Jordan Wolf Voice was planning to leave early this morning for his second trip to join the pipeline protesters in North Dakota.

Wolf Voice is a 27-year-old Northern Cheyenne and Lakota. He has lived in Laurel his whole life and he works in the deli at Lucky’s Market in Billings. In late November, he spent three days at the protest against the Dakota Access pipeline, just outside the Standing Rock Sioux Reservation, and he’s going back for three more days out of a sense of obligation.

The thousands of protesters at the huge protest camp have been ordered by the U.S. Army Corps of Engineers and the governor of North Dakota to leave the camp by Monday.

Wolf Voice was worried about being hurt or arrested on his first trip to Standing Rock and he’s still “pretty nervous” about his second visit, but he wants to be there as a show of solidarity with the Standing Rock Sioux and representatives of hundreds of other tribes gathered there.

Wolf Voice was given up for adoption at birth and was taken in by a white couple in Laurel. He said he was grateful for his upbringing and glad he was raised in Laurel, given all the despair and poverty on the Northern Cheyenne Reservation, but in the past year and a half or so he has been making a conscious effort to reconnect with his Native heritage.

He started by changing his last name. It used to be Giles, for the first husband of his biological mother, so he changed it to Wolf Voice.

He said he is inspired by memories of his grandfather, Lee Lone Bear, who died four years ago. He was a member of the Dog Soldier Society, a respected tribal elder and a shaman, Wolf Voice said, and from him he received his Cheyenne name, Elk Stands Alone.

His grandfather used to make the long drive from Lame Deer to Laurel to watch Wolf Voice play basketball in high school, and he always encouraged his grandson. Wolf Voice said he has come to realize that his mindset, his way of looking at the world, was inherited from his grandfather. He’s convinced it is in his blood.

As part of that mindset, he said, “Typically I try and have the best possible interactions I can with people.”

He’s been through some terrible times, much of it related to drinking, to the point where he contemplated suicide a few years ago.

“I genuinely care about the well-being of others,” he said. “I wouldn’t be so passionate about helping other people if it wasn’t for all that happened to me.”
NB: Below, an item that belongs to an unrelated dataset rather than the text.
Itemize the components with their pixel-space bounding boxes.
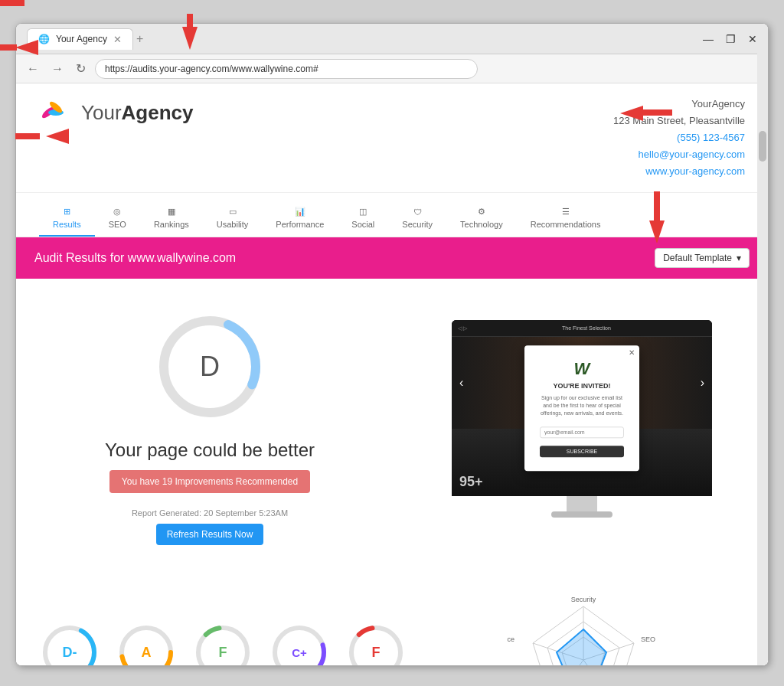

That urge to help other people, to be a peacemaker, is related to what’s happening in the larger society, too.

“This is such a weird, scary, crazy time in our country right now,” he said, and sometimes it seems like everybody is furiously angry for one reason or another.

He saw a few displays of anger at Standing Rock, he said, but he told other protesters not to aim their anger at law enforcement, people who had no desire to be out on the freezing prairies of North Dakota.
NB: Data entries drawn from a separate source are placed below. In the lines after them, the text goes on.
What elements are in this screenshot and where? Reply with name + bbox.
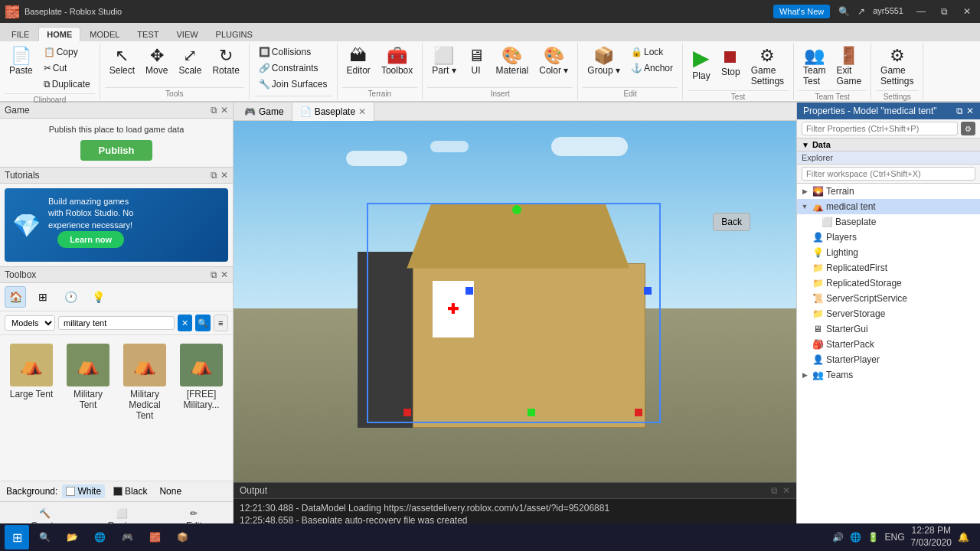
taskbar-roblox[interactable]: 🧱	[142, 525, 167, 549]
toolbox-item-large-tent[interactable]: ⛺ Large Tent	[5, 340, 58, 476]
toolbox-btn[interactable]: 🧰 Toolbox	[377, 44, 417, 78]
play-btn[interactable]: ▶ Play	[688, 44, 715, 83]
toolbox-search-button[interactable]: ✕	[178, 315, 192, 331]
taskbar-file-explorer[interactable]: 📂	[60, 525, 84, 549]
toolbox-item-military-tent[interactable]: ⛺ Military Tent	[61, 340, 115, 476]
tree-item-medical-tent[interactable]: ▼ ⛺ medical tent	[797, 199, 980, 214]
tree-item-server-script-service[interactable]: 📜 ServerScriptService	[797, 291, 980, 306]
duplicate-btn[interactable]: ⧉ Duplicate	[39, 77, 95, 92]
properties-float[interactable]: ⧉	[956, 106, 963, 116]
taskbar-notifications[interactable]: 🔔	[958, 532, 969, 543]
game-settings-test-btn[interactable]: ⚙ GameSettings	[746, 44, 789, 89]
tree-item-players[interactable]: 👤 Players	[797, 230, 980, 245]
output-float[interactable]: ⧉	[771, 485, 778, 496]
part-btn[interactable]: ⬜ Part ▾	[427, 44, 460, 78]
tab-test[interactable]: TEST	[129, 27, 167, 41]
output-close[interactable]: ✕	[782, 485, 790, 496]
lock-btn[interactable]: 🔒 Lock	[626, 44, 678, 60]
scale-btn[interactable]: ⤢ Scale	[174, 44, 206, 78]
toolbox-category-dropdown[interactable]: Models Decals Audio	[5, 315, 55, 331]
cut-btn[interactable]: ✂ Cut	[39, 60, 95, 76]
toolbox-item-free-military[interactable]: ⛺ [FREE] Military...	[175, 340, 228, 476]
tab-model[interactable]: MODEL	[81, 27, 128, 41]
taskbar-network-icon[interactable]: 🌐	[850, 532, 861, 543]
game-settings-btn[interactable]: ⚙ GameSettings	[876, 44, 918, 89]
tab-baseplate[interactable]: 📄 Baseplate ✕	[292, 103, 374, 121]
copy-btn[interactable]: 📋 Copy	[39, 44, 95, 60]
tree-item-terrain[interactable]: ▶ 🌄 Terrain	[797, 184, 980, 199]
search-icon[interactable]: 🔍	[836, 4, 852, 19]
baseplate-tab-close[interactable]: ✕	[358, 106, 366, 117]
tab-view[interactable]: VIEW	[168, 27, 206, 41]
share-icon[interactable]: ↗	[855, 4, 867, 19]
bg-white-option[interactable]: White	[62, 484, 105, 498]
material-btn[interactable]: 🎨 Material	[492, 44, 534, 78]
close-btn[interactable]: ✕	[959, 5, 975, 18]
start-button[interactable]: ⊞	[5, 525, 29, 549]
taskbar-game[interactable]: 🎮	[115, 525, 139, 549]
scene-back-button[interactable]: Back	[713, 213, 750, 231]
bg-black-option[interactable]: Black	[109, 484, 151, 498]
toolbox-close[interactable]: ✕	[220, 269, 228, 280]
exit-game-btn[interactable]: 🚪 ExitGame	[831, 44, 866, 89]
toolbox-filter-button[interactable]: ≡	[214, 315, 229, 331]
toolbox-grid-icon[interactable]: ⊞	[32, 286, 54, 308]
publish-button[interactable]: Publish	[80, 140, 153, 161]
tab-file[interactable]: FILE	[3, 27, 38, 41]
rotate-btn[interactable]: ↻ Rotate	[207, 44, 243, 78]
game-panel-close[interactable]: ✕	[220, 105, 228, 116]
select-btn[interactable]: ↖ Select	[105, 44, 139, 78]
tutorials-float[interactable]: ⧉	[211, 170, 217, 181]
color-btn[interactable]: 🎨 Color ▾	[534, 44, 573, 78]
toolbox-item-medical-tent[interactable]: ⛺ Military Medical Tent	[118, 340, 172, 476]
toolbox-recent-icon[interactable]: 🕐	[60, 286, 81, 308]
properties-search-btn[interactable]: ⚙	[961, 122, 975, 135]
tree-item-starter-player[interactable]: 👤 StarterPlayer	[797, 352, 980, 367]
tree-item-baseplate[interactable]: ⬜ Baseplate	[797, 214, 980, 230]
taskbar-apps[interactable]: 📦	[170, 525, 194, 549]
collisions-btn[interactable]: 🔲 Collisions	[254, 44, 332, 60]
anchor-btn[interactable]: ⚓ Anchor	[626, 60, 678, 76]
tutorials-close[interactable]: ✕	[220, 170, 228, 181]
tab-game[interactable]: 🎮 Game	[237, 103, 292, 121]
tree-item-lighting[interactable]: 💡 Lighting	[797, 245, 980, 260]
move-btn[interactable]: ✥ Move	[141, 44, 172, 78]
user-icon[interactable]: ayr5551	[871, 4, 906, 19]
tree-item-teams[interactable]: ▶ 👥 Teams	[797, 367, 980, 383]
team-test-btn[interactable]: 👥 TeamTest	[799, 44, 830, 89]
tree-item-starter-gui[interactable]: 🖥 StarterGui	[797, 321, 980, 337]
terrain-editor-btn[interactable]: 🏔 Editor	[342, 44, 375, 78]
stop-btn[interactable]: ⏹ Stop	[717, 44, 745, 80]
taskbar-battery-icon[interactable]: 🔋	[867, 532, 879, 543]
paste-btn[interactable]: 📄 Paste	[5, 44, 38, 78]
taskbar-edge[interactable]: 🌐	[87, 525, 112, 549]
game-panel-float[interactable]: ⧉	[211, 105, 217, 116]
tree-item-server-storage[interactable]: 📁 ServerStorage	[797, 306, 980, 321]
taskbar-search[interactable]: 🔍	[32, 525, 57, 549]
join-surfaces-btn[interactable]: 🔧 Join Surfaces	[254, 77, 332, 92]
constraints-btn[interactable]: 🔗 Constraints	[254, 60, 332, 76]
bg-none-option[interactable]: None	[155, 484, 185, 498]
maximize-btn[interactable]: ⧉	[936, 5, 952, 18]
toolbox-light-icon[interactable]: 💡	[87, 286, 109, 308]
group-btn[interactable]: 📦 Group ▾	[583, 44, 625, 78]
tree-item-replicated-storage[interactable]: 📁 ReplicatedStorage	[797, 276, 980, 291]
tab-home[interactable]: HOME	[38, 27, 80, 41]
taskbar-sound-icon[interactable]: 🔊	[832, 532, 844, 543]
ui-btn[interactable]: 🖥 UI	[462, 44, 490, 78]
properties-filter-input[interactable]	[802, 122, 958, 135]
learn-now-button[interactable]: Learn now	[57, 231, 124, 248]
properties-close[interactable]: ✕	[966, 106, 974, 116]
minimize-btn[interactable]: —	[912, 5, 930, 18]
explorer-filter-input[interactable]	[802, 167, 975, 181]
toolbox-float[interactable]: ⧉	[211, 269, 217, 280]
tab-plugins[interactable]: PLUGINS	[207, 27, 261, 41]
tree-item-replicated-first[interactable]: 📁 ReplicatedFirst	[797, 260, 980, 276]
data-section-header[interactable]: ▼ Data	[797, 139, 980, 152]
whats-new-button[interactable]: What's New	[773, 5, 830, 18]
toolbox-search-input[interactable]	[58, 316, 175, 330]
tree-item-starter-pack[interactable]: 🎒 StarterPack	[797, 337, 980, 352]
taskbar-clock[interactable]: 12:28 PM 7/03/2020	[911, 525, 952, 549]
viewport-3d[interactable]: ✚ Back	[234, 121, 796, 482]
toolbox-search-go-button[interactable]: 🔍	[195, 315, 210, 331]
Mostly what he felt was positive, especially being around Native people from all over the country.

“It’s pretty surreal,” he said. “I loved it. You feel the love. You feel the good energy.”

During his first three days at Standing Rock, he spent most of his time just walking from one end of the camp to the other and to different protest sites, meeting people, listening to stories and taking photos with his phone.

Most of his friends in Laurel are more conservative than he is, and most of them, thankful for the jobs provided by the CHS refinery there, think the protest against the pipeline is just wrong.

But for Wolf Voice, the pipeline is a secondary concern. The real issue is a long history of broken treaties, of “so much wrong done to people.” Everything that his tribe suffered, he said, “that blood still runs through my veins. I will stand up for it. I feel like we voice the opinions of hundreds of thousands of people by being there.”

He’s also bringing material help, having rounded up hats, socks, body warmers, blankets and other supplies. He’ll be driving over alone, in his Ford Explorer, staying again at Cheyenne Camp, where on the last trip he ran into his biological father and his father’s best friend.

The protest is something that has to be done, in his view.

“It’s a stand against the wrongdoings done to us so many times,” he said. “They’ve taken so much from us geographically and spiritually. What more can they take from us?”